Astrophysics: Red-Shift

Astrophysics: Red-Shift

  • Red-shift is a concept in Astrophysics which refers to the displacement of spectral lines towards longer wavelengths, often in the light from distant galaxies.

  • The phenomenon of Red-shift is associated with the Doppler Effect. When a light source moves away from the observer, the observed wavelength is longer (i.e., ‘shifted’ towards the red end of the spectrum).

  • Edwin Hubble, an American astronomer, found out that galaxies are moving away from us, and the further away they are, the faster they’re moving. This provided strong proof for the theory of an expanding universe.

  • Understanding Red-shift is fundamental for considering the Big Bang Theory - this theory suggests that the universe began from a very high-density state and then expanded.
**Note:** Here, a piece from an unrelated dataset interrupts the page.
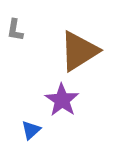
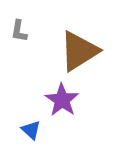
gray L-shape: moved 4 px right, 1 px down
blue triangle: rotated 35 degrees counterclockwise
The Red-shift effect presents evidence for this expansion.

  • The discovery of cosmic microwave background radiation also supported the Big Bang Theory. This radiation is the heat left over from the Big Bang, cooled to just 2.7 degrees above absolute zero.

  • The greater the red-shift, the further away the light source is from us and the faster it is moving away from us.

  • However, not all Red-shift is due to the Doppler Effect and galaxy motion. A type called ‘Cosmological Red-shift’ is due to the expansion of the universe itself.

  • Measuring the Red-shift can provide information about the distance of galaxies and the rate of expansion of the universe.

  • Understanding Red-shift is vital in the field of Astrophysics for interpreting the light that we receive from distant sources and for understanding the overall structure and history of the universe.

  • It’s important to also know about Blue-shift, the opposite effect, in which the object is moving towards the observer, and the light is ‘shifted’ to the blue part of the spectrum.